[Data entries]
((

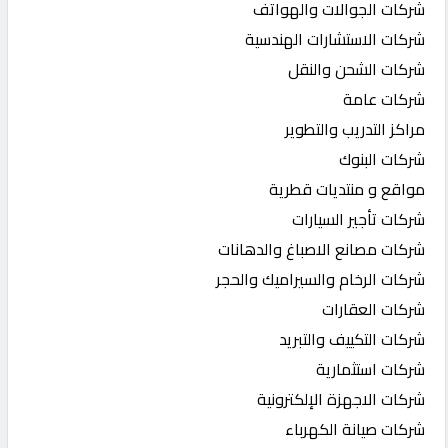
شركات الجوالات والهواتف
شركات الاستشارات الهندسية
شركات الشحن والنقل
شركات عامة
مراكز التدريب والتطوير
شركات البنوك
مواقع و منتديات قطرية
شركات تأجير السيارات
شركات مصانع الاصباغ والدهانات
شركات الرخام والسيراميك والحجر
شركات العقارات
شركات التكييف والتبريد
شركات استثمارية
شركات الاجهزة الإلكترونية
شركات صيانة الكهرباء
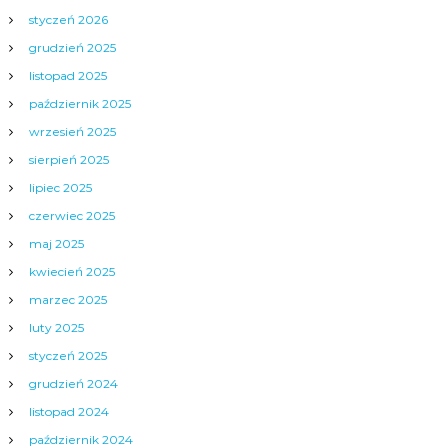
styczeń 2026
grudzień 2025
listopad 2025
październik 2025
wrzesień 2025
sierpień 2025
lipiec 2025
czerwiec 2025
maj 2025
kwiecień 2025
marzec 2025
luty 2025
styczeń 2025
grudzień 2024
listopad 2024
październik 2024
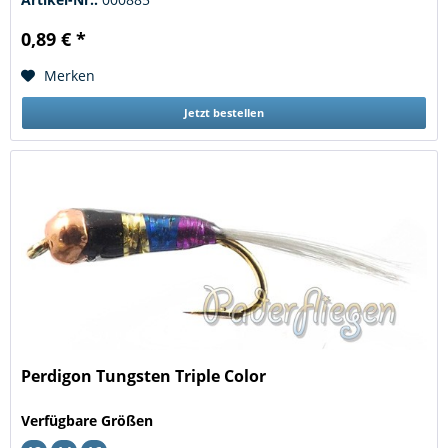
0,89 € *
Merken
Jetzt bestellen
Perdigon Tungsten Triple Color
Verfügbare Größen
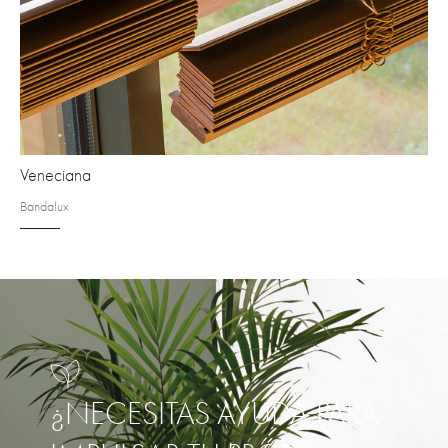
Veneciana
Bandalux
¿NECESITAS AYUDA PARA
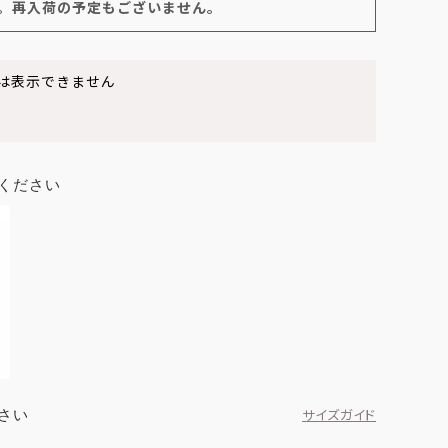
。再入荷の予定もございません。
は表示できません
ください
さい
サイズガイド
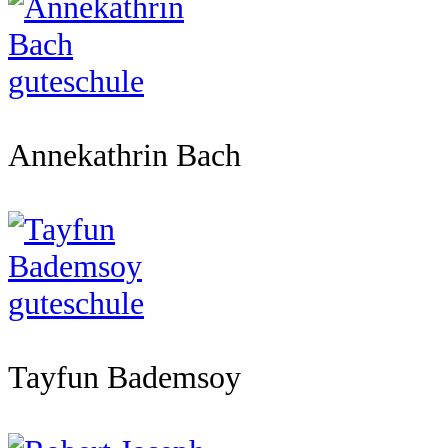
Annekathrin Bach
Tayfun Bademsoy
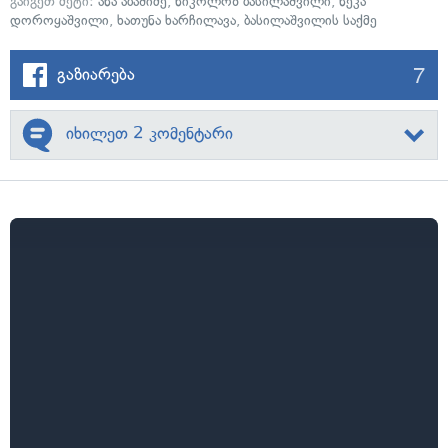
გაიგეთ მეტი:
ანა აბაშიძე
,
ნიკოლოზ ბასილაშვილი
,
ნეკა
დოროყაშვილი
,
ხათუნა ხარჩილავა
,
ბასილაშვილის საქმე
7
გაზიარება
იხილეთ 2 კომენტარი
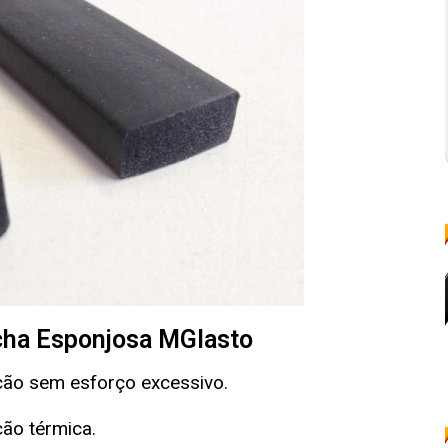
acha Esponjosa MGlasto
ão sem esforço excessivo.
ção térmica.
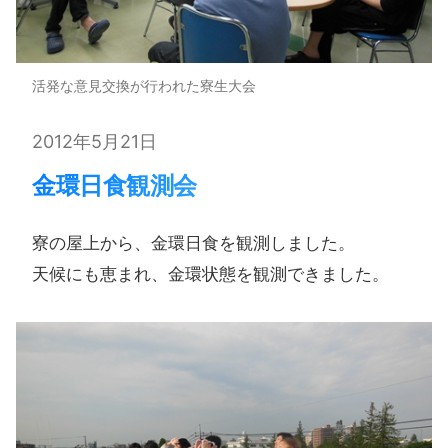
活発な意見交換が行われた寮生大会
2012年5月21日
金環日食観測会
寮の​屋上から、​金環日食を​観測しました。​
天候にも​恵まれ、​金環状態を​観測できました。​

))
((

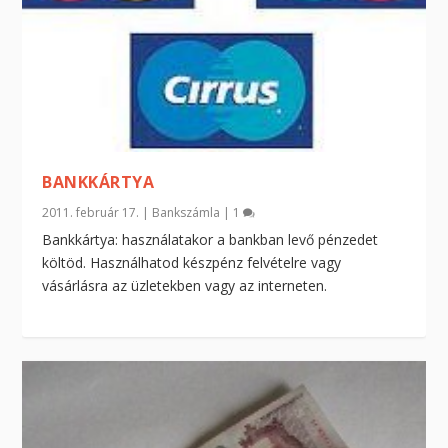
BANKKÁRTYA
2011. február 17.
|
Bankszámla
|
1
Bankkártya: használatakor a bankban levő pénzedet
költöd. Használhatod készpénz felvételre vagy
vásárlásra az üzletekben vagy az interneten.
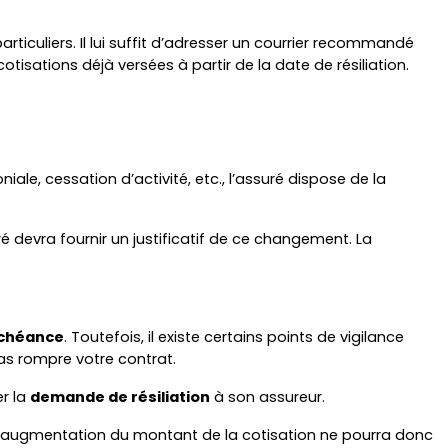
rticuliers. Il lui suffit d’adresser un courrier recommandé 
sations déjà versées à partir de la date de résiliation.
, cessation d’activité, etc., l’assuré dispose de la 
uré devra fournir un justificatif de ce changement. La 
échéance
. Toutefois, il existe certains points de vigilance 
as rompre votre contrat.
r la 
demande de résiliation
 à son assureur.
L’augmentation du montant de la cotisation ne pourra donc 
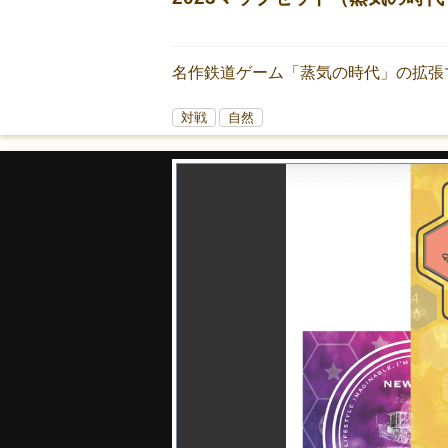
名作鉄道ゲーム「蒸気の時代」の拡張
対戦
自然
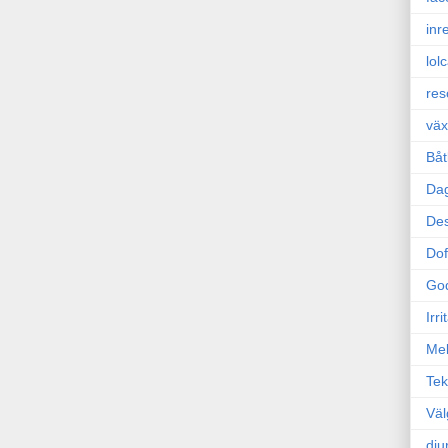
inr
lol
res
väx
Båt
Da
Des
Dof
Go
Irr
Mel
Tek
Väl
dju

))
((

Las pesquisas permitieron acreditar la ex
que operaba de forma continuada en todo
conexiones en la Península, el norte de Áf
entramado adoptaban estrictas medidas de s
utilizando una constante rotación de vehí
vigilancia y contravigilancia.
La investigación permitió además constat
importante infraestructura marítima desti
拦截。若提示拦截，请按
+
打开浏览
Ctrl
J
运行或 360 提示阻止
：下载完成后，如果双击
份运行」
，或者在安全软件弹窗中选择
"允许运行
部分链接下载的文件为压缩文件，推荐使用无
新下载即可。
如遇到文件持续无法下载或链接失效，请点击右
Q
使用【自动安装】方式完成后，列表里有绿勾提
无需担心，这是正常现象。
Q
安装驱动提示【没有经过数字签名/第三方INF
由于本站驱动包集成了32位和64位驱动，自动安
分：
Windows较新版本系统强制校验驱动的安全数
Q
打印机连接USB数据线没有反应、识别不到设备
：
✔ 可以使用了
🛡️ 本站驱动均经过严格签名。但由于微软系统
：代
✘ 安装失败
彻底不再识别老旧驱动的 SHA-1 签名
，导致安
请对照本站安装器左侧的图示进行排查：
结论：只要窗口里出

))

Check the records above line by line and tally those holding the string "vagy". Answer with the number only.

2